• TASK OBJECTIVE
Could you return every line of the material that contains the word "seront"?

START SOURCE DATA

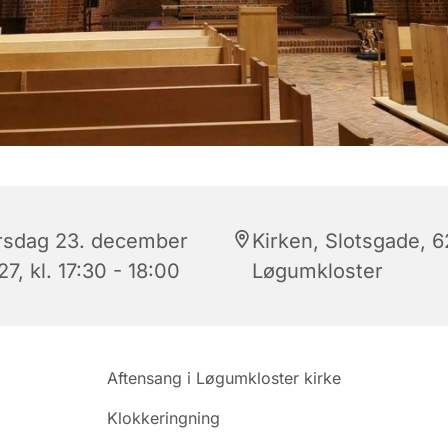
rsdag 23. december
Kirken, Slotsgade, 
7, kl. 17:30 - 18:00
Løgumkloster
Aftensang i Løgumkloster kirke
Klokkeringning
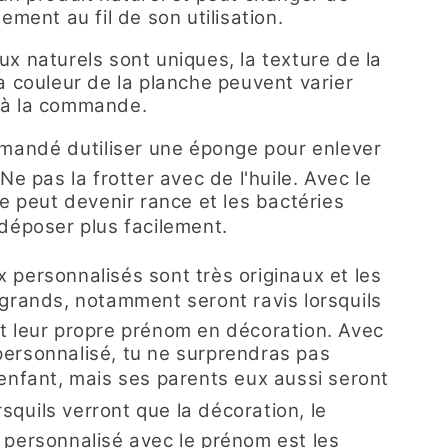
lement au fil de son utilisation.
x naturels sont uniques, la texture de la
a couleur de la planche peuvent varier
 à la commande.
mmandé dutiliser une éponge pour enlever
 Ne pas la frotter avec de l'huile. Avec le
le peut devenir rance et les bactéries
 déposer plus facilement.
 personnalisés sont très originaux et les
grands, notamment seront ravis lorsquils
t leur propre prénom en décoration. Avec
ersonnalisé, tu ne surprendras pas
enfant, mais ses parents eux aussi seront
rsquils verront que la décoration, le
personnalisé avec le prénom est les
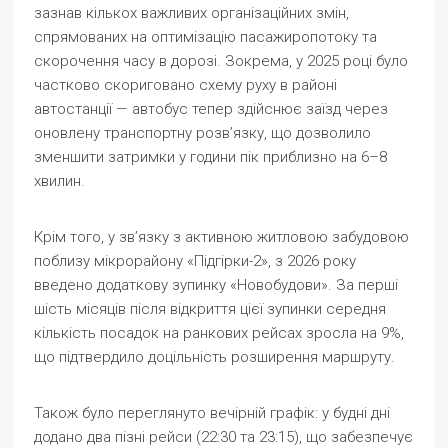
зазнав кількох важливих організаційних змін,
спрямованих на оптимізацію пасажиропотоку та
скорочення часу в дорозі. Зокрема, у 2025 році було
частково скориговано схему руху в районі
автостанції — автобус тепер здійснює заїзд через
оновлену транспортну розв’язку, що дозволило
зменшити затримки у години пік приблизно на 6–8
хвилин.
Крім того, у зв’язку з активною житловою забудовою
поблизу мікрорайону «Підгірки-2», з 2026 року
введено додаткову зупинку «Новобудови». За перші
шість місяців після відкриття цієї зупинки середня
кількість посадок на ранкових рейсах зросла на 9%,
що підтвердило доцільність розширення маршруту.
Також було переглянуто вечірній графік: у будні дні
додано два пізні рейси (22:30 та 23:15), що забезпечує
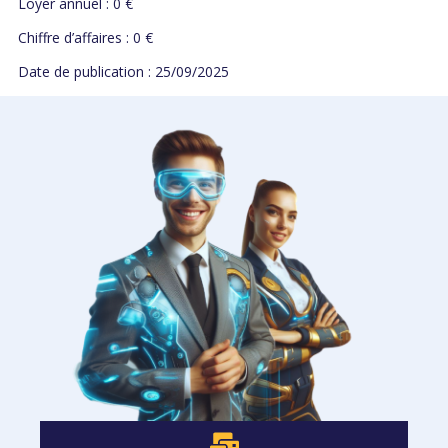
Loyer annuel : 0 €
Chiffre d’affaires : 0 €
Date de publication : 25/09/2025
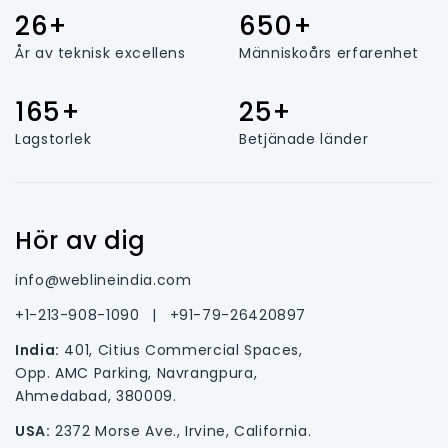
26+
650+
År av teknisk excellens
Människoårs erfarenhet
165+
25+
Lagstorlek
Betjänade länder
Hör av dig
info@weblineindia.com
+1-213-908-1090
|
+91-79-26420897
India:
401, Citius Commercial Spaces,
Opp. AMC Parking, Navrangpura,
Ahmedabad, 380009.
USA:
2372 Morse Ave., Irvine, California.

END SOURCE DATA
START SOURCE DATA

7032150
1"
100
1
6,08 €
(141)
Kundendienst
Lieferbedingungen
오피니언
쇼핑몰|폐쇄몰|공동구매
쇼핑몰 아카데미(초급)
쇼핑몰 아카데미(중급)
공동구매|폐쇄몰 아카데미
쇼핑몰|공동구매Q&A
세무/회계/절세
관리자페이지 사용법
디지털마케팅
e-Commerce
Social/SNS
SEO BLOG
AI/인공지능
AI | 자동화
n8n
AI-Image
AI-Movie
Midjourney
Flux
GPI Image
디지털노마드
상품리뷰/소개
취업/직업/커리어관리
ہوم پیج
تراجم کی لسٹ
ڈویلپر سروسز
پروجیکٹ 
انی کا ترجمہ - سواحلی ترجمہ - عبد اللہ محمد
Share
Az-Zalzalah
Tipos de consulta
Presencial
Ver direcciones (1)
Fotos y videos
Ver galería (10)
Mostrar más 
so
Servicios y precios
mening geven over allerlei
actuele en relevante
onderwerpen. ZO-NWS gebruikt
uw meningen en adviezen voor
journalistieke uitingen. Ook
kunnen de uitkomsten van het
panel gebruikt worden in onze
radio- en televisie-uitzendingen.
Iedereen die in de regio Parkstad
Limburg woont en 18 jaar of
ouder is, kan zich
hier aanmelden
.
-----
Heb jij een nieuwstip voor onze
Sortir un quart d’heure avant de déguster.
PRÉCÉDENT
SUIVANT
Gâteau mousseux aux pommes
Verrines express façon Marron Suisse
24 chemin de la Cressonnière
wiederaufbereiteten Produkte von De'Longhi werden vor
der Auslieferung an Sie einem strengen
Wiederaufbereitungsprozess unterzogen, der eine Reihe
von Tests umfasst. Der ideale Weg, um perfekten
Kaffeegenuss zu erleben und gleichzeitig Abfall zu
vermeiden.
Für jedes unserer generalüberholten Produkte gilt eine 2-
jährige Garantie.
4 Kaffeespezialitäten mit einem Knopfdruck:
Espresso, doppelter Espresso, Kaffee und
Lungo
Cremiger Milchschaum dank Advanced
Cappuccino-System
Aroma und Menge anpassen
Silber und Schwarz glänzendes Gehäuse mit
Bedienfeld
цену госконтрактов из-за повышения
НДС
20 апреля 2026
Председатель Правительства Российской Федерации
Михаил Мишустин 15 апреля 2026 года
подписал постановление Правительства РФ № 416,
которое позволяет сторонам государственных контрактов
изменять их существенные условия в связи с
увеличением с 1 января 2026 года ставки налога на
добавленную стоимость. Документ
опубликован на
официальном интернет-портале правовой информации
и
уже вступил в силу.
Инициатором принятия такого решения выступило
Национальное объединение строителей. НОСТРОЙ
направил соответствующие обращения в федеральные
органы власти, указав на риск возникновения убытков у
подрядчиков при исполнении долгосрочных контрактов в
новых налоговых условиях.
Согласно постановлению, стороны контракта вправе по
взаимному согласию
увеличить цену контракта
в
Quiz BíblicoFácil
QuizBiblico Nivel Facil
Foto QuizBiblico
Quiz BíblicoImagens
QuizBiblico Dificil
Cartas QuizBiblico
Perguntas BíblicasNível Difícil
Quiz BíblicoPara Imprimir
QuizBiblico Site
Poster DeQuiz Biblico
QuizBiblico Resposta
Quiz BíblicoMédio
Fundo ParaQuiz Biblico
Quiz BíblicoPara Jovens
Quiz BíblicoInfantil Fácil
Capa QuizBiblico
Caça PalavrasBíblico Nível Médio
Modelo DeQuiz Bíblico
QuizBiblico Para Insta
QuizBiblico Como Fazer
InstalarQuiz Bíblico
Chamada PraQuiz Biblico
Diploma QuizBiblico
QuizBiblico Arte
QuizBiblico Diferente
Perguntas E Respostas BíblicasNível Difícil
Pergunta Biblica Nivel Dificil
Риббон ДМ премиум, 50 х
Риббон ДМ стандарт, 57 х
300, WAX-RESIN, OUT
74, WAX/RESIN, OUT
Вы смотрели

END SOURCE DATA

• YOUR SOLUTION
grands, notamment seront ravis lorsquils
enfant, mais ses parents eux aussi seront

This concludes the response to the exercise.